Effort Impacts Over 250,000 Individuals with Physical Disabilities, Encouraging Health and Fitness

ROCKVILLE, Md. (PRWEB) October 29, 2020

As an adaptive sports organization, Move United knows all about adapting, so the organization was quickly able to pivot its programs and activities online when the Coronavirus pandemic hit the nation back in March 2020. In the last six months, the national nonprofit organization has offered over 1,000 virtual programs to individuals with physical disabilities to encourage health and fitness.

Move United, the national leader in community adaptive sports, focuses on providing opportunities for individuals with disabilities to develop independence, confidence, and fitness through participation in community sports, recreation, and educational programs. Through its activities and its network of nearly 200 member organizations across the country, these past several months would normally be filled with clinics, practices, competitions, regional games, and other adaptive sports programming.

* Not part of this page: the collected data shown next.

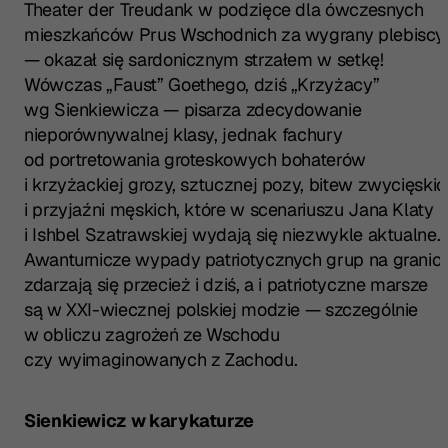
Theater der Treudank w podzięce dla ówczesnych
mieszkańców Prus Wschodnich za wygrany plebiscy
— okazał się sardonicznym strzałem w setkę!
Wówczas „Faust” Goethego, dziś „Krzyżacy”
wg Sienkiewicza — pisarza zdecydowanie
nieporównywalnej klasy, jednak fachury
od portretowania groteskowych bohaterów
i krzyżackiej grozy, sztucznej pozy, bitew zwycięskic
i przyjaźni męskich, które w scenariuszu Jana Klaty
i Ishbel Szatrawskiej wydają się niezwykle aktualne.
Awanturnicze wypady patriotycznych grup na granic
zdarzają się przecież i dziś, a i patriotyczne marsze
są w XXI-wiecznej polskiej modzie — szczególnie
w obliczu zagrożeń ze Wschodu
czy wyimaginowanych z Zachodu.
Sienkiewicz w karykaturze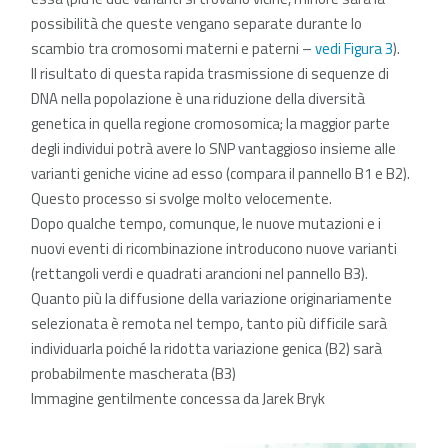
possibilità che queste vengano separate durante lo
scambio tra cromosomi materni e paterni –
vedi Figura 3
).
Il risultato di questa rapida trasmissione di sequenze di
DNA nella popolazione è una riduzione della diversità
genetica in quella regione cromosomica; la maggior parte
degli individui potrà avere lo SNP vantaggioso insieme alle
varianti geniche vicine ad esso (compara il pannello B1 e B2).
Questo processo si svolge molto velocemente.
Dopo qualche tempo, comunque, le nuove mutazioni e i
nuovi eventi di ricombinazione introducono nuove varianti
(rettangoli verdi e quadrati arancioni nel pannello B3).
Quanto più la diffusione della variazione originariamente
selezionata è remota nel tempo, tanto più difficile sarà
individuarla poiché la ridotta variazione genica (B2) sarà
probabilmente mascherata (B3)
Immagine gentilmente concessa da Jarek Bryk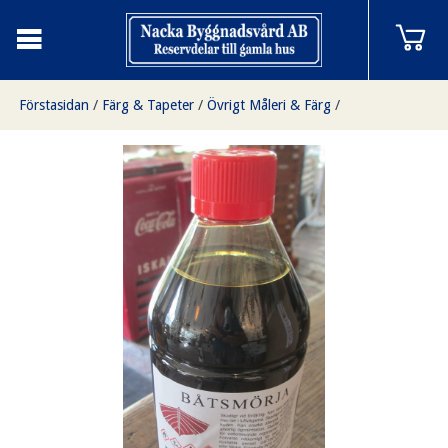
Förstasidan
/
Färg & Tapeter
/
Övrigt Måleri & Färg
/
Båtsmörja 1 liter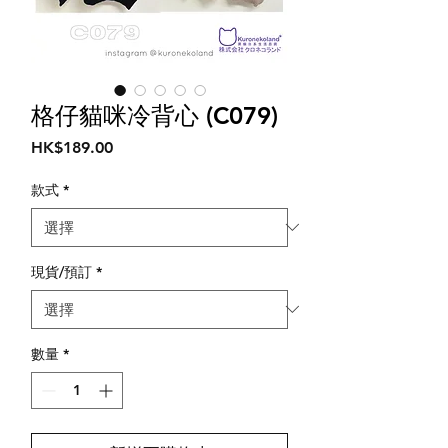
格仔貓咪冷背心 (C079)
價
HK$189.00
格
款式
*
現貨/預訂
*
數量
*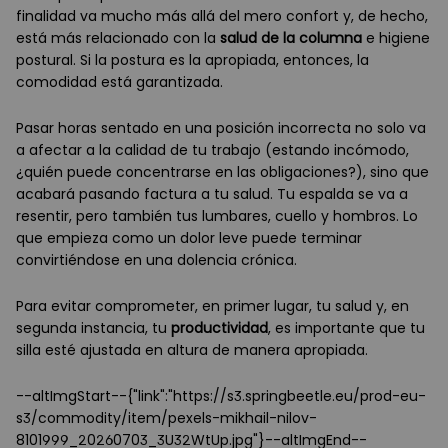
finalidad va mucho más allá del mero confort y, de hecho,
está más relacionado con la
salud de la columna
e higiene
postural. Si la postura es la apropiada, entonces, la
comodidad está garantizada.
Pasar horas sentado en una posición incorrecta no solo va
a afectar a la calidad de tu trabajo (estando incómodo,
¿quién puede concentrarse en las obligaciones?), sino que
acabará pasando factura a tu salud. Tu espalda se va a
resentir, pero también tus lumbares, cuello y hombros. Lo
que empieza como un dolor leve puede terminar
convirtiéndose en una dolencia crónica.
Para evitar comprometer, en primer lugar, tu salud y, en
segunda instancia, tu
productividad
, es importante que tu
silla esté ajustada en altura de manera apropiada.
--altImgStart--{"link":"https://s3.springbeetle.eu/prod-eu-
s3/commodity/item/pexels-mikhail-nilov-
8101999_20260703_3U32WtUp.jpg"}--altImgEnd--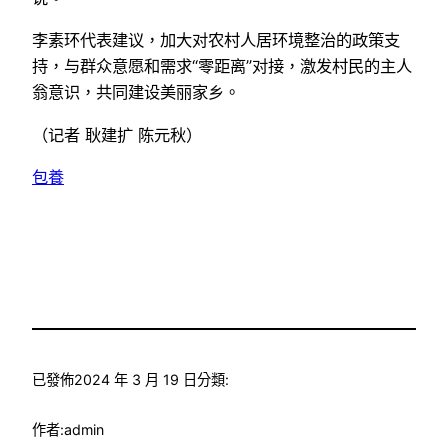
李素环代表建议，加大对农村人居环境整治的政策支
持，与群众意愿和需求“零距离”对接，激发村民的主人
翁意识，共同建设美丽家乡。
（记者 耿建扩 陈元秋）
包養
已發佈
2024 年 3 月 19 日
分類:
作者:
admin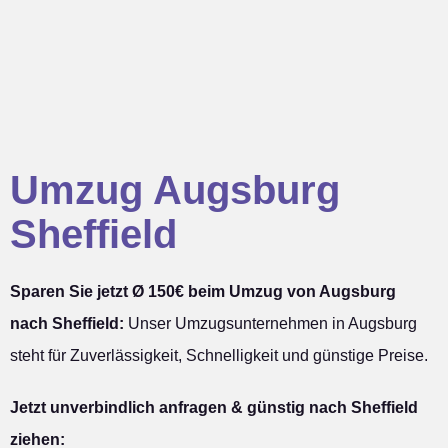
Umzug Augsburg
Sheffield
Sparen Sie jetzt Ø 150€ beim Umzug von Augsburg
nach Sheffield:
Unser Umzugsunternehmen in Augsburg
steht für Zuverlässigkeit, Schnelligkeit und günstige Preise.
Jetzt unverbindlich anfragen & günstig nach Sheffield
ziehen: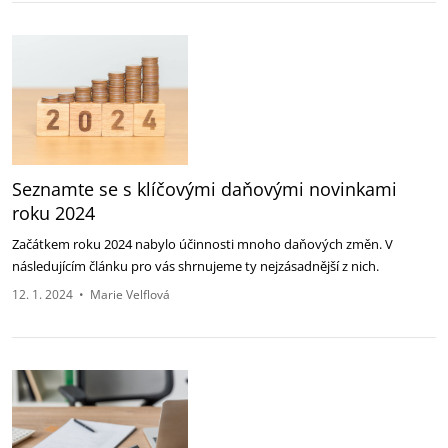
Seznamte se s klíčovými daňovými novinkami
roku 2024
Začátkem roku 2024 nabylo účinnosti mnoho daňových změn. V
následujícím článku pro vás shrnujeme ty nejzásadnější z nich.
12. 1. 2024
•
Marie Velflová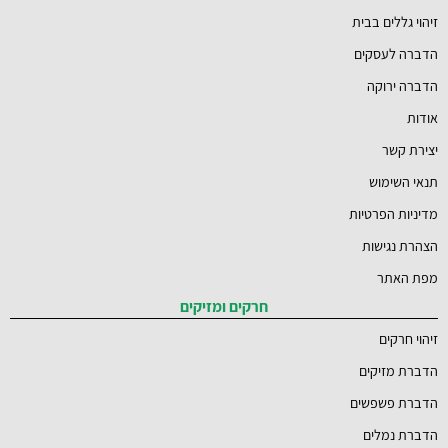
זיהוי גללים בבית
הדברה לעסקים
הדברה ירוקה
אודות
יצירת קשר
תנאי השימוש
מדיניות הפרטיות
הצהרת נגישות
מפת האתר
חרקים ומזיקים
זיהוי חרקים
הדברת מזיקים
הדברת פשפשים
הדברת נמלים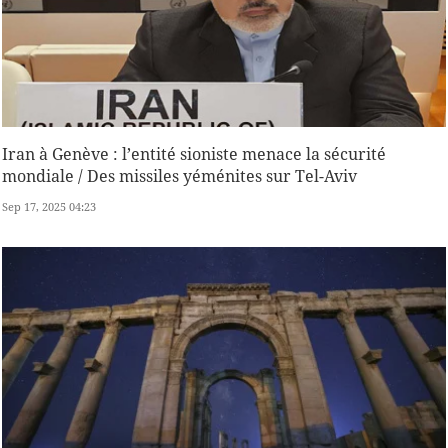
Iran à Genève : l’entité sioniste menace la sécurité
mondiale / Des missiles yéménites sur Tel-Aviv
Sep 17, 2025 04:23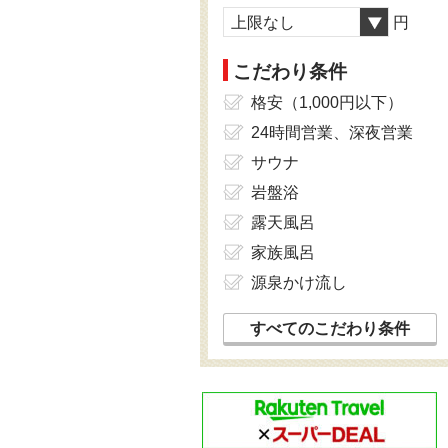
上限なし
円
こだわり条件
格安（1,000円以下）
24時間営業、深夜営業
サウナ
岩盤浴
露天風呂
家族風呂
源泉かけ流し
すべてのこだわり条件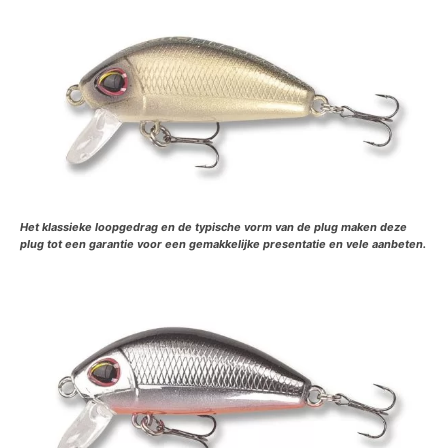
Het klassieke loopgedrag en de typische vorm van de plug maken deze
plug tot een garantie voor een gemakkelijke presentatie en vele aanbeten.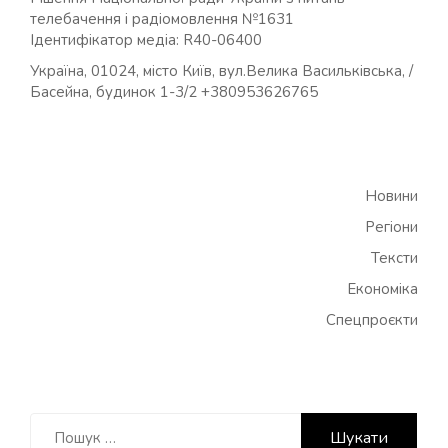
телебачення і радіомовлення №1631
Ідентифікатор медіа: R40-06400
Україна, 01024, місто Київ, вул.Велика Васильківська, /
Басейна, будинок 1-3/2 +380953626765
Новини
Регіони
Тексти
Економіка
Спецпроєкти
Пошук: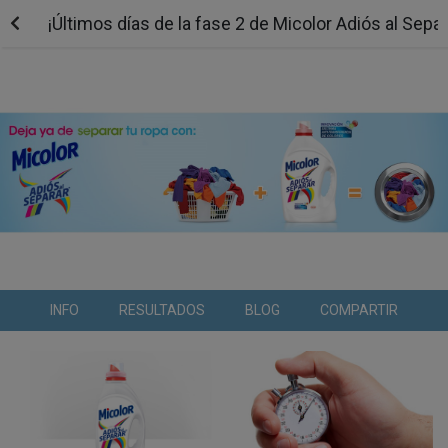
¡Últimos días de la fase 2 de Micolor Adiós al Separ
INFO
RESULTADOS
BLOG
COMPARTIR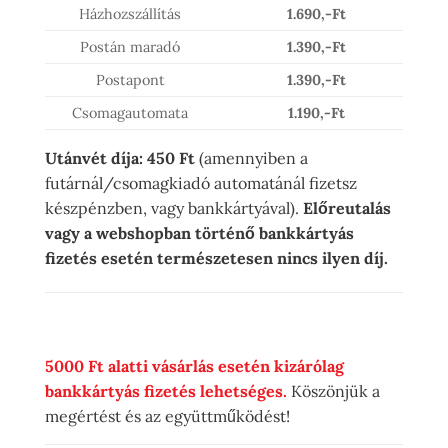
Házhozszállítás
1.690,-Ft
Postán maradó
1.390,-Ft
Postapont
1.390,-Ft
Csomagautomata
1.190,-Ft
Utánvét díja: 450 Ft
(amennyiben a
futárnál/csomagkiadó automatánál fizetsz
készpénzben, vagy bankkártyával).
Előreutalás
vagy a webshopban történő bankkártyás
fizetés esetén természetesen nincs ilyen díj.
5000 Ft alatti vásárlás esetén kizárólag
bankkártyás fizetés lehetséges.
Köszönjük a
megértést és az együttműködést!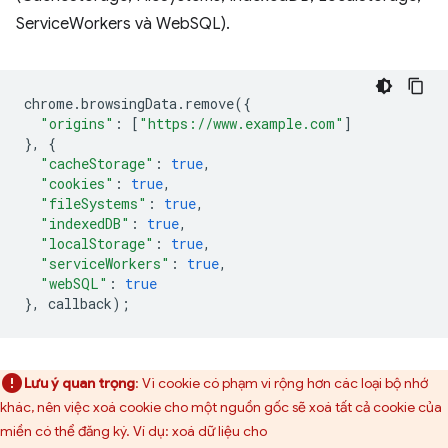
ServiceWorkers và WebSQL).
chrome
.
browsingData
.
remove
({
"origins"
:
[
"https://www.example.com"
]
},
{
"cacheStorage"
:
true
,
"cookies"
:
true
,
"fileSystems"
:
true
,
"indexedDB"
:
true
,
"localStorage"
:
true
,
"serviceWorkers"
:
true
,
"webSQL"
:
true
},
callback
);
Lưu ý quan trọng
: Vì cookie có phạm vi rộng hơn các loại bộ nhớ
khác, nên việc xoá cookie cho một nguồn gốc sẽ xoá tất cả cookie của
miền có thể đăng ký. Ví dụ: xoá dữ liệu cho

But COVID-19 altered many of those activities.

According the American Psychological Association, emerging research on COVID-19 shows that the coronavirus pandemic has increased psychological distress particularly among people with disabilities. The pandemic not only impacted access to local sports, fitness, and wellness programs in communities across the country, but the physical distancing guidelines also led to higher levels of social isolation. “This isn’t the time for people to be sidelined,” said Move United Executive Director Glenn Merry. “Particularly during trying times like these, we know how important it is to maintain physical and mental health. These reasons immediately drove our attention to host sports, fitness, and wellness activities across digital platforms with our #AdaptAtHome program.”

The 1,000+ live and on-demand sessions hosted by Move United, its member network, and partners had over 250,000 engagements since April 1. Participants hailed from all 50 states, the District of Columbia, and Puerto Rico. By offering programming virtually, the organization was able to reach beyond its existing network. “We know not everyone has access to an adaptive sports program in their community,” Merry said. “By offering virtual programs, we are changing what people experience as barriers to access.”